Yajl::FFI
Yajl::FFI is a JSON parser, based on FFI bindings into the native YAJL library, that generates events for each state change. This allows streaming both the JSON document into memory and the parsed object graph out of memory to some other process.
This is similar to an XML SAX parser that generates events during parsing. There is no requirement for the document, or the object graph, to be fully buffered in memory. Yajl::FFI is best suited for huge JSON documents that won't fit in memory.
Usage
The simplest way to parse is to read the full JSON document into memory and then parse it into a full object graph. This is fine for small documents because we have room for both the text and parsed object in memory.
require 'yajl/ffi'
json = File.read('/tmp/test.json')
obj = Yajl::FFI::Parser.parse(json)
While it's possible to do this with Yajl::FFI, we should really use the standard library's json gem for documents like this. It's faster because it doesn't need to generate events and notify observers each time the parser changes state. It parses and builds the Ruby object entirely in native code and hands it back to us, fully formed.

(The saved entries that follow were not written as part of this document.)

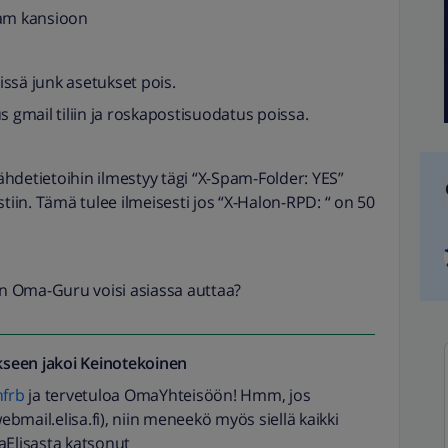
am kansioon
issä junk asetukset pois.
 gmail tiliin ja roskapostisuodatus poissa.
ähdetietoihin ilmestyy tägi “X-Spam-Folder: YES”
tiin. Tämä tulee ilmeisesti jos “X-Halon-RPD: “ on 50
ten Oma-Guru voisi asiassa auttaa?
seen jakoi
Keinotekoinen
frb
ja tervetuloa OmaYhteisöön! Hmm, jos
bmail.elisa.fi), niin meneekö myös siellä kaikki
aElisasta katsonut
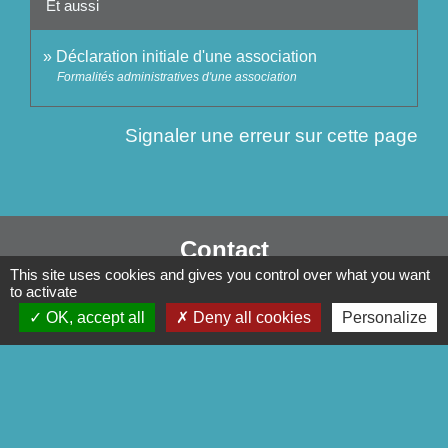
Et aussi
Déclaration initiale d'une association
Formalités administratives d'une association
Signaler une erreur sur cette page
Contact
This site uses cookies and gives you control over what you want
Commune de Séglien
to activate
1 Rue Yves Le Calvé
OK, accept all
Deny all cookies
Personalize
56160 Séglien - FRANCE
+33 2 97 28 00 66
Contact par formulaire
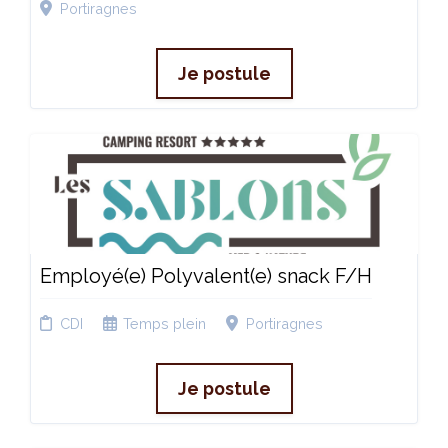
Portiragnes
Je postule
Employé(e) Polyvalent(e) snack F/H
CDI
Temps plein
Portiragnes
Je postule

For larger documents, we can use an IO object to stream it into the parser. We still need room for the parsed object, but the document itself is never fully read into memory.
require 'yajl/ffi'
stream = File.open('/tmp/test.json')
obj = Yajl::FFI::Parser.parse(stream)
However, when streaming small documents from disk, or over the network, the yajl-ruby gem will give us the best performance.
Huge documents arriving over the network in small chunks to an
EventMachine
receive_data
loop is where Yajl::FFI is uniquely suited. Inside an
EventMachine::Connection
subclass we might have:
def post_init
@parser = Yajl::FFI::Parser.new
@parser.start_document { puts "start document" }
@parser.end_document { puts "end document" }
@parser.start_object { puts "start object" }
@parser.end_object { puts "end object" }
@parser.start_array { puts "start array" }
@parser.end_array { puts "end array" }
@parser.key { |k| puts "key: #{k}" }
@parser.value { |v| puts "value: #{v}" }
end
def receive_data(data)
begin
@parser << data
rescue Yajl::FFI::ParserError => e
close_connection
end
end
The parser accepts chunks of the JSON document and parses up to the end of the available buffer. Passing in more data resumes the parse from the prior state. When an interesting state change happens, the parser notifies all registered callback procs of the event.
The event callback is where we can do interesting data filtering and passing
to other processes. The above example simply prints state changes, but the
callbacks might look for an array named rows
and process sets of these row
objects in small batches. Millions of rows, streaming over the network, can be
processed in constant memory space this way.
Dependencies
Library loading
FFI uses the the dlopen
system call to dynamically load the libyajl library
into memory at runtime. It searches the usual directories for the library file,
like /usr/lib
and /usr/local/lib
, and raises an error if it's not found.
If libyajl is installed in an unusual directory, we can tell dlopen
where to
look by setting the LD_LIBRARY_PATH
environment variable.
# test normal library load
$ ruby -r 'yajl/ffi' -e 'puts Yajl::FFI::VERSION'
# if it fails, specify the search path
$ LD_LIBRARY_PATH=/somewhere/yajl/lib \
ruby -r 'yajl/ffi' -e 'puts Yajl::FFI::VERSION'
Installation
The libyajl library needs to be installed before this gem can bind to it.
OS X
Use Homebrew or compile from source below.
$ brew install yajl
Fedora
Fedora 20 provides libyajl2 in a package. Older versions might need to compile the latest yajl version from source.
$ sudo yum install yajl
Ubuntu
Ubuntu 14.04 provides a libyajl2 package. Older versions might also need to compile yajl from source.
$ sudo apt-get install libyajl2
Source
By default, this compiles and installs to /usr/local
. Use
./configure -p /tmp/somewhere
to install to a different directory.
Setting LD_LIBRARY_PATH
will be required in that case.
$ git clone https://github.com/lloyd/yajl
$ cd yajl
$ ./configure
$ make && make install
Performance
This gem provides a benchmark script to test the relative performance of several parsers. Here's a sample run.
$ bin/rake benchmark
user system total real
json 0.037963 0.002951 0.040914 ( 0.041196)
yajl-ruby 0.043128 0.001845 0.044973 ( 0.045292)
yajl-ffi 0.181198 0.004324 0.185522 ( 0.186301)
json-stream 2.169778 0.010984 2.180762 ( 2.196817)
Yajl::FFI is about 4x slower than the pure native parsers. JSON::Stream is a pure Ruby parser, and it performs accordingly. But it's useful in cases where you're unable to use native bindings or when the limiting factor is the network, rather than processor speed.
So if you need to parse many small JSON documents, the json and yajl-ruby gems are the best options. If you need to stream, and incrementally parse, pieces of a large document in constant memory space, yajl-ffi and json-stream are good choices.
Alternatives
Development
$ bin/setup
$ bin/rake test
License
Yajl::FFI is released under the MIT license. Check the LICENSE file for details.